Material for this task:
★ ★ ★ ★
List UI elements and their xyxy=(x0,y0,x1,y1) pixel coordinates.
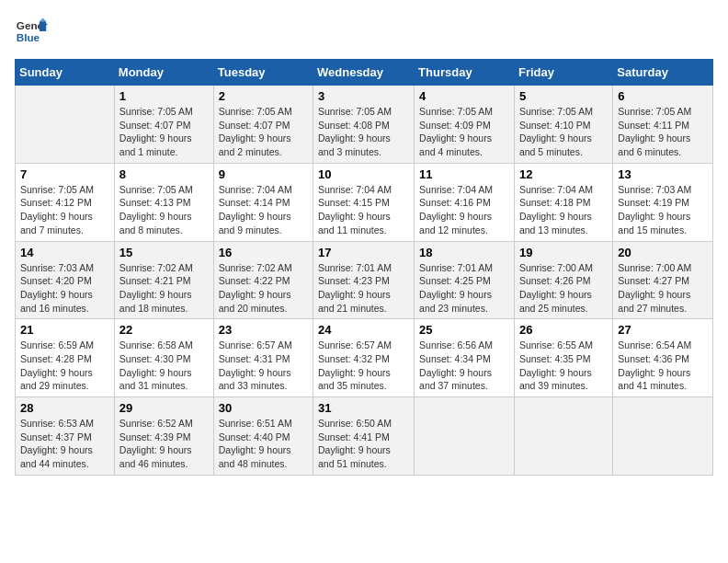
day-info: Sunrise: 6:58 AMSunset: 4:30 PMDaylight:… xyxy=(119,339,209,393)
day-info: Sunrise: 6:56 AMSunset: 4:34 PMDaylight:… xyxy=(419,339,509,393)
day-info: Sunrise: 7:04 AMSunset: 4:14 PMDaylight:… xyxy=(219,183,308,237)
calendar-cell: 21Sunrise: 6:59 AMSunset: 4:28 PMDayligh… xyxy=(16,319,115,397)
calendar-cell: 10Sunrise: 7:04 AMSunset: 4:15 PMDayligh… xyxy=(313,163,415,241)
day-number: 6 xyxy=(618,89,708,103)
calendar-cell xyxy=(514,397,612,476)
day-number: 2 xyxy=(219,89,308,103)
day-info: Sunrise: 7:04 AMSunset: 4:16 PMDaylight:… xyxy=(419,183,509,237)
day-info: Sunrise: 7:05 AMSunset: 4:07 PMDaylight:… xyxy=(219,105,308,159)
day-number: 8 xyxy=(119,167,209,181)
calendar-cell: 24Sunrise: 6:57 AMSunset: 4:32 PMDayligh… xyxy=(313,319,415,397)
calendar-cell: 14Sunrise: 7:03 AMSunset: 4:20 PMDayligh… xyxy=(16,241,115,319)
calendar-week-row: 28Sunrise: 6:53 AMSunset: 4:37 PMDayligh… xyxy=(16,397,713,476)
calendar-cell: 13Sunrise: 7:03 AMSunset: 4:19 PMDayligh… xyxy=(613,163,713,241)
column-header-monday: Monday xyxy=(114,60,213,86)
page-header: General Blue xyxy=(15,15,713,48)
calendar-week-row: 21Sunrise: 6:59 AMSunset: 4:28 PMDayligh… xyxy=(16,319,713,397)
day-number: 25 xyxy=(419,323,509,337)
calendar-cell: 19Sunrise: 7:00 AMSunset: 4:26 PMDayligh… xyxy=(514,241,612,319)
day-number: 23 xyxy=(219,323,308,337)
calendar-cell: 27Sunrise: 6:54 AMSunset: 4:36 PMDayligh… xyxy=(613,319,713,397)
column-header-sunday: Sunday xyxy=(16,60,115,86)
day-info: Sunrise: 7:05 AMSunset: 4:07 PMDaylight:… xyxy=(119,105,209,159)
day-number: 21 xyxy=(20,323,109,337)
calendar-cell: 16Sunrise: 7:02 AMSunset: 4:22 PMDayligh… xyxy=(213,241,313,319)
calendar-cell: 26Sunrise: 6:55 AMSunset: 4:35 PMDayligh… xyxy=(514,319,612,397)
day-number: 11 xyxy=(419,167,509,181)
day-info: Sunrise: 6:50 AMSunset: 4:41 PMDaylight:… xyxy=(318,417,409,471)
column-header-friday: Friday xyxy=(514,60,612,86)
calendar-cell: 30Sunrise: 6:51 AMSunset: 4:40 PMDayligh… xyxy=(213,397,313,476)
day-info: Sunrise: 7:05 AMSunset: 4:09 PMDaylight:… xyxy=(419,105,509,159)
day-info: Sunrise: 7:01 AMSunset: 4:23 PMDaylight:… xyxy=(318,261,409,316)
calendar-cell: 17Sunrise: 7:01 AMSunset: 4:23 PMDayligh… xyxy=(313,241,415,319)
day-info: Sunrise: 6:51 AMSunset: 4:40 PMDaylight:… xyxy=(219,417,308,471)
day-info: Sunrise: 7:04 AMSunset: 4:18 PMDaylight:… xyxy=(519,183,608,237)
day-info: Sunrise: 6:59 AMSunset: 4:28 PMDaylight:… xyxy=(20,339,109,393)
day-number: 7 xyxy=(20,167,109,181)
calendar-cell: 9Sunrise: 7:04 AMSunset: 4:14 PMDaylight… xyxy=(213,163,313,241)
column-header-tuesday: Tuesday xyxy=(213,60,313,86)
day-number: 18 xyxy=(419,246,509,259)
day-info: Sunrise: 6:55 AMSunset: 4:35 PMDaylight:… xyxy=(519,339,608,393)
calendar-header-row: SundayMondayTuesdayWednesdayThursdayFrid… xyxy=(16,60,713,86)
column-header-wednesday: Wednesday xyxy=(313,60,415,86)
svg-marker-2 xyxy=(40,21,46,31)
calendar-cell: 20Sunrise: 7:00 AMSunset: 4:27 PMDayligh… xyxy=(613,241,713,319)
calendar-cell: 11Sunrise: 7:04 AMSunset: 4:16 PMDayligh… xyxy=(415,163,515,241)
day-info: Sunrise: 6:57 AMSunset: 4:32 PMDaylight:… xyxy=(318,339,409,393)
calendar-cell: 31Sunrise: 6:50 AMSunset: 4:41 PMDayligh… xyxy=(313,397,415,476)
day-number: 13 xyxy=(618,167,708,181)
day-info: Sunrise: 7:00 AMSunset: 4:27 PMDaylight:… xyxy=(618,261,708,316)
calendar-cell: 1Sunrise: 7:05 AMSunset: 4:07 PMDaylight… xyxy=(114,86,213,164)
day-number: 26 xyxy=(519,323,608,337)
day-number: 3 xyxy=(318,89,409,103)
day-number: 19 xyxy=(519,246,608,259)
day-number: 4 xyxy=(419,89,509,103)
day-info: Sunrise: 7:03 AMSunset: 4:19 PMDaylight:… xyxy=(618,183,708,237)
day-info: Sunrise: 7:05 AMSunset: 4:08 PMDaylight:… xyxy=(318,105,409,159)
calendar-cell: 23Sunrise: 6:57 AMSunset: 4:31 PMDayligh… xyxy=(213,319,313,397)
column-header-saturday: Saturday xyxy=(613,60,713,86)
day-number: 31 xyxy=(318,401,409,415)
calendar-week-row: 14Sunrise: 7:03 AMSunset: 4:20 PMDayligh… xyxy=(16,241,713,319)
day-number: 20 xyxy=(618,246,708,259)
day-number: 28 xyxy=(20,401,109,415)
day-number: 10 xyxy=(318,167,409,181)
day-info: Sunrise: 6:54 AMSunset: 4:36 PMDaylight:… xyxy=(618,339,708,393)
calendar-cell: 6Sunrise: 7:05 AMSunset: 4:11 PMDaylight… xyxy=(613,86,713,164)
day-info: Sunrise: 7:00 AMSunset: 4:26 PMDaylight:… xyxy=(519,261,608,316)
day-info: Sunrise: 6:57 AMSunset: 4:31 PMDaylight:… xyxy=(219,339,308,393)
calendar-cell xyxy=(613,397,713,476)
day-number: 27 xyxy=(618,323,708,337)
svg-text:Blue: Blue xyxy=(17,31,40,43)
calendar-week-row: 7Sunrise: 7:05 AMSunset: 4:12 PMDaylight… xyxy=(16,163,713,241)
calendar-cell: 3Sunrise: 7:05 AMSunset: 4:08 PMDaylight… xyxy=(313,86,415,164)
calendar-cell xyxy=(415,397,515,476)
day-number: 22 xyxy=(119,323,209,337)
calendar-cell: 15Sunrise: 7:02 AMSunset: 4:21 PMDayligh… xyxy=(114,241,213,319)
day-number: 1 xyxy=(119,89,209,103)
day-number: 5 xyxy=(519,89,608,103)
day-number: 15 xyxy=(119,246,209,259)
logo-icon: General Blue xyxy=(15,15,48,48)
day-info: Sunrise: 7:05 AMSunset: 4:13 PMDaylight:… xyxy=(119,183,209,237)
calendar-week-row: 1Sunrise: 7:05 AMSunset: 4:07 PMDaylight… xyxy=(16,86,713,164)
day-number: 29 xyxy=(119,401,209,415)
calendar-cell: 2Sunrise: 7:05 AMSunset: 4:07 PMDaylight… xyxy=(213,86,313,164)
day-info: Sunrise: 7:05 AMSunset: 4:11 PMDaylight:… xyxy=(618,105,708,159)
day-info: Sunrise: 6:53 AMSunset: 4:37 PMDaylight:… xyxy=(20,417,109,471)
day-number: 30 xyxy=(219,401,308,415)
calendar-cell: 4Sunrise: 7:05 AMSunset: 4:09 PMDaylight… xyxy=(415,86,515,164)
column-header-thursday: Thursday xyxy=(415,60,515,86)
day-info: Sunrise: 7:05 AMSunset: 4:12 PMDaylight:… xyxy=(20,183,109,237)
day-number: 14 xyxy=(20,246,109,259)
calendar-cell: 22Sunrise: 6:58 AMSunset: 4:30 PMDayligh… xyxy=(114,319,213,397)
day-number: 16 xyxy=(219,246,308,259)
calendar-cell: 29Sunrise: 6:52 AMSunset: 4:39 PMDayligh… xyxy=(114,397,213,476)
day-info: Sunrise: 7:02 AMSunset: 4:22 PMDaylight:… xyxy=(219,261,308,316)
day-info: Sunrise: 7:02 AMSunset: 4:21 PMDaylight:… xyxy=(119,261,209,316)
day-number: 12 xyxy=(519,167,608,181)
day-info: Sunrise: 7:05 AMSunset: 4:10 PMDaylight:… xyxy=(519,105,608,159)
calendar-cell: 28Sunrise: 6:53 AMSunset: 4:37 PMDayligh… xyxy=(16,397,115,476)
★ ★ ★ ★
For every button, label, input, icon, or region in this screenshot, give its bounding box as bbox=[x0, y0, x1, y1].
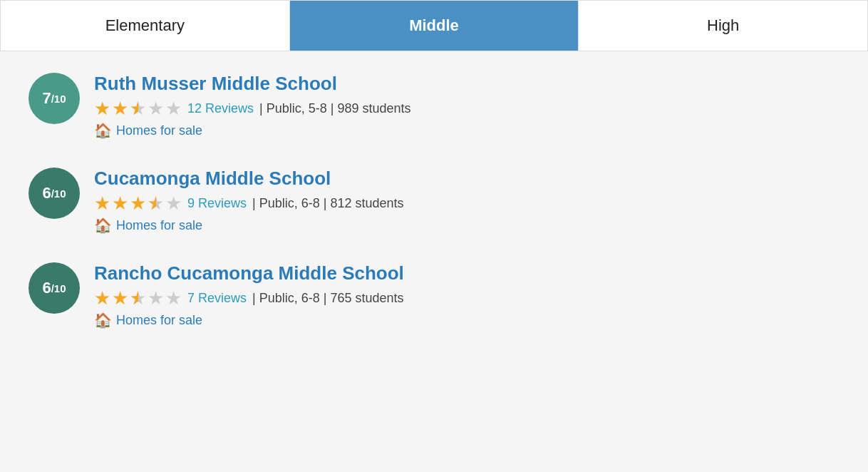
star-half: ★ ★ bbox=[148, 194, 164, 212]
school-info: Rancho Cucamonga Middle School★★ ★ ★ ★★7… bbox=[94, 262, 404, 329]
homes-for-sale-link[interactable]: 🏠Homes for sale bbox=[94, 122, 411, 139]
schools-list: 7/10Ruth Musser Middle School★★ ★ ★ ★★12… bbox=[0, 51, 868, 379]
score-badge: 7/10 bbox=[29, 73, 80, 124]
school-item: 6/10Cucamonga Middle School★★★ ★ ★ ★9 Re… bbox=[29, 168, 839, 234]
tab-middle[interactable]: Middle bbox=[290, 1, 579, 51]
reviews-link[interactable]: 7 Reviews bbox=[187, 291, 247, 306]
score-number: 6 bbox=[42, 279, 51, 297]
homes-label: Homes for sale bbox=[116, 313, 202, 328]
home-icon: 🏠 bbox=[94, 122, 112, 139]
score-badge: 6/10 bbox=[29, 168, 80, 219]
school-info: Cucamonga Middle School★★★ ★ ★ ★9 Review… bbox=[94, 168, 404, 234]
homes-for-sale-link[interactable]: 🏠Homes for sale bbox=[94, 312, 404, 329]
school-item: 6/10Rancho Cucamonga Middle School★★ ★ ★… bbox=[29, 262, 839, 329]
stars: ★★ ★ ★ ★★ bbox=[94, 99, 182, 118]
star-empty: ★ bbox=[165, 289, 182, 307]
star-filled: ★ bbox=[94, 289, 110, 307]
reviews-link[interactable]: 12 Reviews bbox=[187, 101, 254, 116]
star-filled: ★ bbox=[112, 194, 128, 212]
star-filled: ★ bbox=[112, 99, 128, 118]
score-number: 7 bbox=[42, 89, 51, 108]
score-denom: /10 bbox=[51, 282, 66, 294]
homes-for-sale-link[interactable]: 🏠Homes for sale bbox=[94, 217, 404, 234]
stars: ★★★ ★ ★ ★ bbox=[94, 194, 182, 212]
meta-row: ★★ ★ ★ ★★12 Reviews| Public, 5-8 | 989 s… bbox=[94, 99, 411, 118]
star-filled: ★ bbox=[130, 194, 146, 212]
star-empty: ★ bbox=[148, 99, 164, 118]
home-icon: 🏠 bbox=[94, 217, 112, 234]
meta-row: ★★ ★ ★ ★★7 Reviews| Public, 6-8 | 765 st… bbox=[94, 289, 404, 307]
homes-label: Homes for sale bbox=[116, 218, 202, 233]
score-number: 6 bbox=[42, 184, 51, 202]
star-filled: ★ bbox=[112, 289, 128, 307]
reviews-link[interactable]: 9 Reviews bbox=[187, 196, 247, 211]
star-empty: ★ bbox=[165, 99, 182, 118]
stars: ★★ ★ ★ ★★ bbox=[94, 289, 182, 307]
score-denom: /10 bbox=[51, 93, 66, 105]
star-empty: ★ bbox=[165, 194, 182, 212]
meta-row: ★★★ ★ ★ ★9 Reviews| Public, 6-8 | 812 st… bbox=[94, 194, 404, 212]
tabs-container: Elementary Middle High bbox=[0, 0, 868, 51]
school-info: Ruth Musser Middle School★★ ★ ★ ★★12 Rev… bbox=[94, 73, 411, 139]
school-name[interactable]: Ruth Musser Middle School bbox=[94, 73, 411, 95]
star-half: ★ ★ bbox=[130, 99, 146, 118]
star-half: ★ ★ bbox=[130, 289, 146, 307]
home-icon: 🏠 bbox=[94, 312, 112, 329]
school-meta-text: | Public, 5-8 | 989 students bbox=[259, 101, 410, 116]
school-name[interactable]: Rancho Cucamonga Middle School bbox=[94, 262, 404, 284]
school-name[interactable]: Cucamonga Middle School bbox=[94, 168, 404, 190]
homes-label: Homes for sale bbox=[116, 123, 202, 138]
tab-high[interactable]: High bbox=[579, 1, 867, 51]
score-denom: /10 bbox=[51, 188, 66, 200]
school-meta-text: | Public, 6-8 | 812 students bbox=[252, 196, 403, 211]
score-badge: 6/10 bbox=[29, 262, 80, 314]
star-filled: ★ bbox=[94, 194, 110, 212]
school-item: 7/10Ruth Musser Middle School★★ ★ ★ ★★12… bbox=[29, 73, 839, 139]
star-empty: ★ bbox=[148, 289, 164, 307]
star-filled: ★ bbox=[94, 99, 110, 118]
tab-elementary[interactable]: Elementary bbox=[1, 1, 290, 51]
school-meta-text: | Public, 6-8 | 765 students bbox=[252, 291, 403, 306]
★ ★ ★ ★
Work to complete: Each line above with the word "Blue" must be returned.

Your response:
page-header: General Blue xyxy=(15,15,713,48)
svg-text:Blue: Blue xyxy=(17,31,40,43)
logo-icon: General Blue xyxy=(15,15,48,48)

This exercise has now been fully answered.